This week I found myself back in Kyoto. Walking through temples that have been standing for hundreds of years, lasting through wars, plagues and much more, served as a useful reminder that this pandemic too will pass. But seeing so many people flocking to sakura and choosing to ignore a less serene reality made me also think we likely still have some time to go before that passing will happen. While walking, a line from Robert Musil came to mind, where he talked of ‘liberal scraps of an unfounded faith in reason and progress’. From that I returned to the Austrian writer, who I first encountered when a dear friend pushed me to read his work before heading to Vienna.
Musil’s The Man Without Qualities is essentially a book of aphorisms housed within a novel. Witness to, and participant in, the remarkable intellectual burst of energy from Vienna as the Austrian empire expired, his work feels fitting for the current moment. What Musil beautifully captured was the way life is hard to grasp, and how attempts to control the course of events are regularly dashed on the rocks of reality. ‘Nothing in life can be relied on unless it is firmly nailed down’, he observed, and elsewhere, ‘the truth is not a crystal that can be slipped into one’s pocket, but an endless current into which one falls headlong.’ Such thoughts were surely influenced by writing during a period of remarkable change and dislocation, a time when expectation and experience did not line up, thought and life were out of sync. Shortly after the First World War, he noted, ‘we have been many things, but we haven’t changed; we have seen a lot and perceived nothing… all that remains of the experience is an astonished restlessness, as if the neural branches that the experiences were beginning to send out had been lopped off before they matured.’ One must wonder whether we will experience something similar as we emerge from the pandemic. There are certainly indicators we will, currently it feels many people are done with the virus, even if the virus is not done with us. Returning to Musil, he continued, ‘the way the world careened into the War evinced above all a debilitating lack of intellectual and spiritual organization: our unwillingness to take the signs seriously, to recognize the uncontrolled forces and counterforces’. Morbid symptoms keep appearing, but still we dance on. Again, it is hard not to notice the contemporary echoes.
This drift and confusion that Musil identified was not resolved by the Great War, it persisted and was reinforced by the experience. ‘Everything belonging to the realm of the mind finds itself nowadays in profound disorder’, he judged. There is a commonplace assumption that a major crisis should be matched with an equally significant resolution, it is a regular narrative in stories, and can be traced back to the roots of the word ‘crisis’ in classical Greek. A term found in the fields of politics, law and medicine, it connoted a decisive moment when a judgment was reached. More specifically to medicine, it represented a turning point in the progression of a disease or illness, which determined whether the patient would improve or decline. And yet, our experience with crises are often much less satisfying. Instead, turning points fail to turn, and major problems are not met with major solutions. Part of the misapprehension lies surely lies in relying on the same actors and institutions to solve problems they helped cause in the first place. Again, considering the Great War, Musil identified how the experience revealed what was lacking: ‘no values stood firm; accountability was lodged nowhere; life was tossed ecstatically into the flames.’ Burn burn. Yes, very occasionally a phoenix appears after, but most of the time instead one is just left with ashes.

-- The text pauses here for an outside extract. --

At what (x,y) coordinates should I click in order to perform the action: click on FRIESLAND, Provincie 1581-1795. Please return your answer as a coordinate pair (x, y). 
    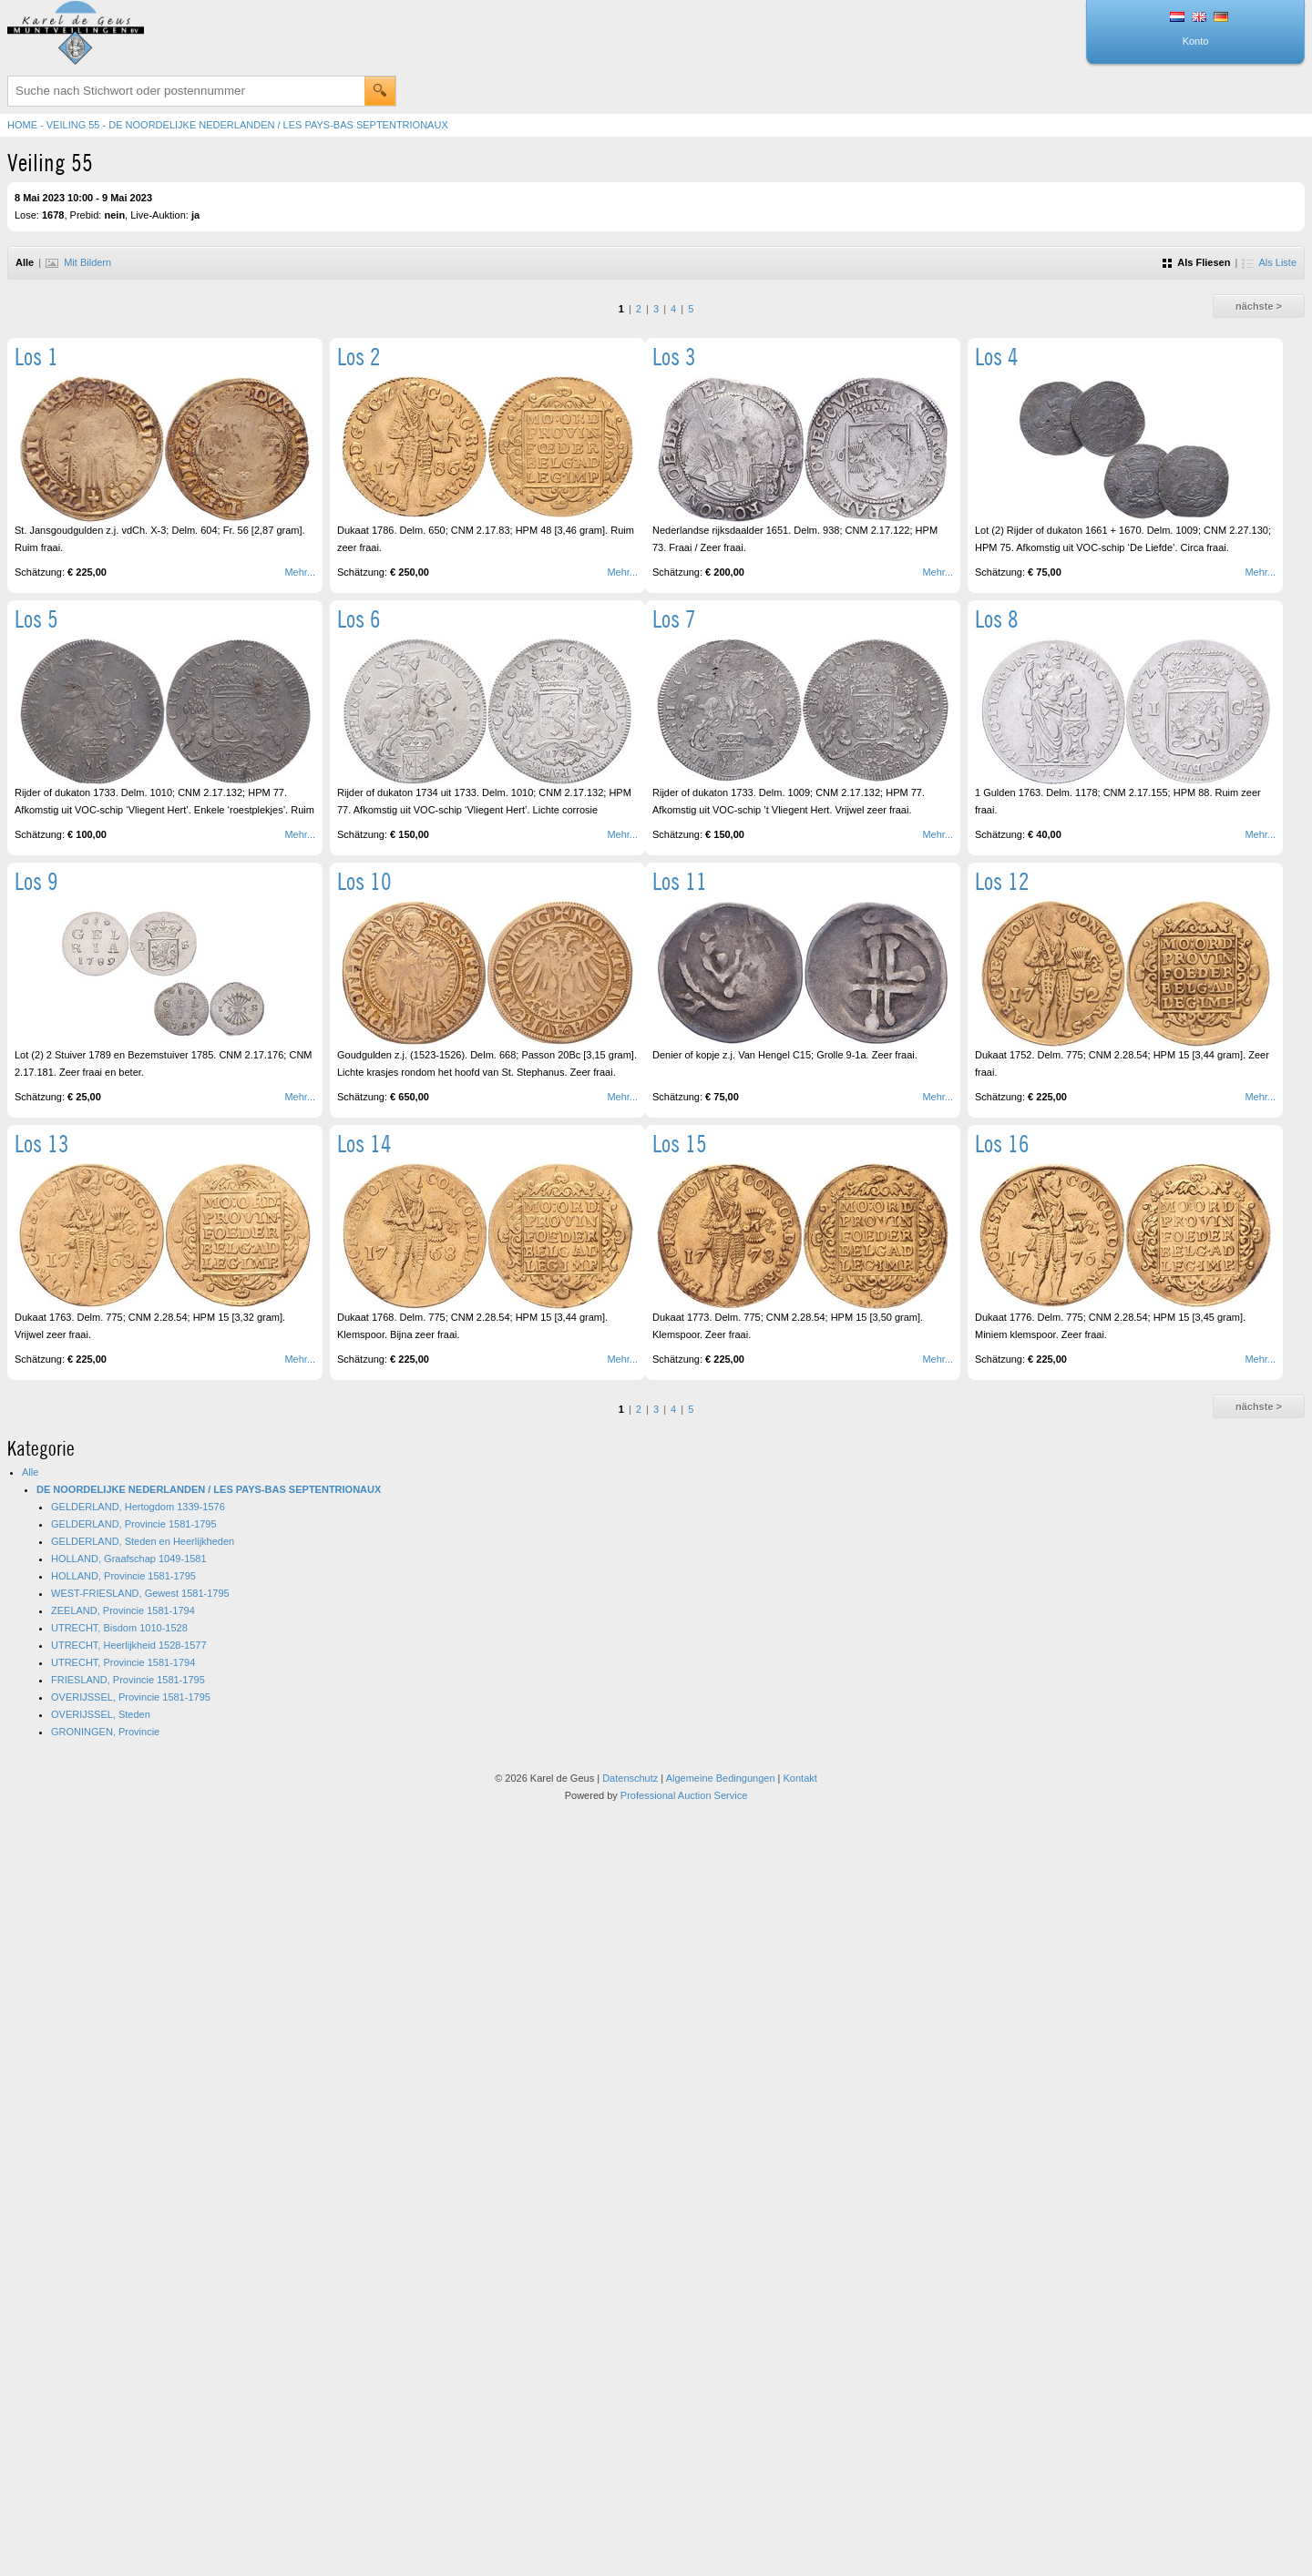
    Looking at the image, I should click on (128, 1679).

Shifting, failing, incomplete… and yet, we must act, still we must find our way. In The Man Without Qualities, Musil determined that there is ‘only one question worth thinking about, the question of the right way to live’. This becomes all the more pressing and challenging when dealing with a world neither working nor complete, when facing ‘the disintegration of an earlier condition that is supposed to have been more solid’. Lecturing on the topic of stupidity, Musil proposed as a workable principle for how to do things: ‘act as well as you can and as badly as you must, but in doing so remain aware of the margin of error of your actions’. This is a humble and cautious position, recognising that ‘occasionally we are all stupid; occasionally we must also act blindly or half blindly, or else the world would stand still.’ The value of Musil’s perspective is it accepts the need to act, while also being conscious of the difficulty of doing so in a world with incomplete knowledge and limited capacity.
Whether not seeing, not thinking, or not feeling; whether the world appears stable or crumbling, regardless of any of this, still we must find a way to act and to do so ethically. Being and doing are delicate and uncertain propositions, but still one must venture out: ‘something is not quite in balance, and a person presses forward, like a tightrope walker, in order not to sway and fall.’ Foot by foot unevenly, pressing forward, twisting when the wind gets stronger. But continue to move forward, we must. ‘There’s a whole circle of questions here, which has a large circumference and no center, and all these questions are: “How should I live?”’ And so, perhaps the turning point is instead the drawing of the circle. The circle turns and flattens, the ouroboros loops and curls. The question in the air, always demanding an answer.